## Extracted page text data
---
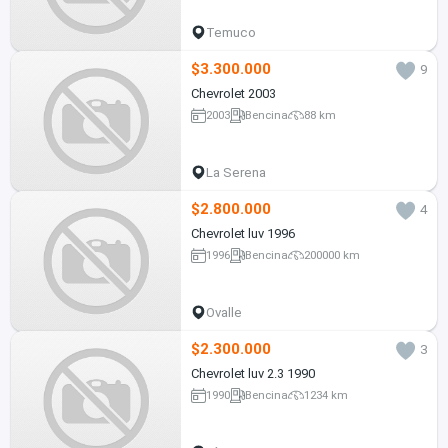
Temuco
$3.300.000
9
Chevrolet 2003
2003
Bencina
88 km
La Serena
$2.800.000
4
Chevrolet luv 1996
1996
Bencina
200000 km
Ovalle
$2.300.000
3
Chevrolet luv 2.3 1990
1990
Bencina
1234 km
---
## WHAT THE TASK ASKS
Every line of the records above where the string "Chevrolet" is found should be copied.

## WRITTEN ANSWER
Chevrolet 2003
Chevrolet luv 1996
Chevrolet luv 2.3 1990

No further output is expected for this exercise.